A paixão pela arte e a curiosidade pela cultura

António Pereira Jorge nasceu há 62 anos e cresceu no Casal das Lombas, como ainda gosta de chamar ao actual Bairro de Santo António, em Riachos. Foi por ali que começou a dar forma a pedaços de ferro, que encontrava ou recolhia em sucatas, e a convertê-los em esculturas que inicialmente só mostrava a amigos e família. Esta paixão acabou por ser o ponto de partida para fundar, em 2010, o Núcleo de Artes de Riachos que é casa aberta para muitos artistas da região, mas, confessa, já viu melhores dias. A par da escultura, a escrita é outra predileção. “Domingo às 4” é o título do seu mais recente livro editado em plena pandemia e no qual, de forma lúdica, através de perguntas e respostas, aborda curiosidades da história e cultura riachense.

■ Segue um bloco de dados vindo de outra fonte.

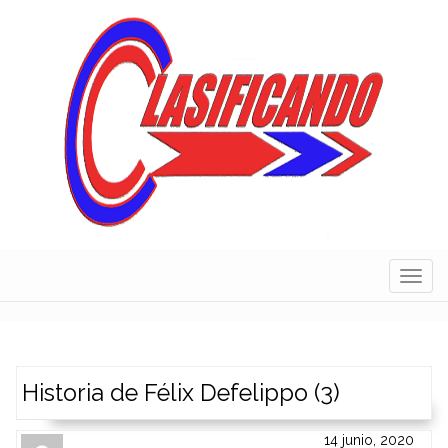
Skip
to
content
Navig
Historia de Félix Defelippo (3)
14 junio, 2020
Author
Authors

Casado há 40 anos, pai de duas filhas e avô de quatro netos - que leva e vai buscar à escola - António Júlio Pereira Jorge admite que com a sua reentrada na vida autárquica, desta vez como presidente de junta, “a família vai ficando em segundo plano”. Filho de pai pedreiro que teve forte empenho em empregar os três filhos rapazes, Pereira Jorge fez-se operador de manutenção de equipamento ferroviário, além de se ter experimentado como comerciante em Riachos. Nunca o seduziram os partidos políticos e por isso nunca militou em nenhum. Irmão mais novo de António José Pereira Jorge, antigo presidente de junta da mesma freguesia, concorreu pela primeira vez como cabeça de lista à assembleia de freguesia em 2013, dessa vez pela CDU, e não venceu. Seguiu-se um período em que, desanimado, desligou da vida autárquica até que, esperançado e com vontade de levar a freguesia a um futuro melhor, aceitou o desafio proposto pelo PS.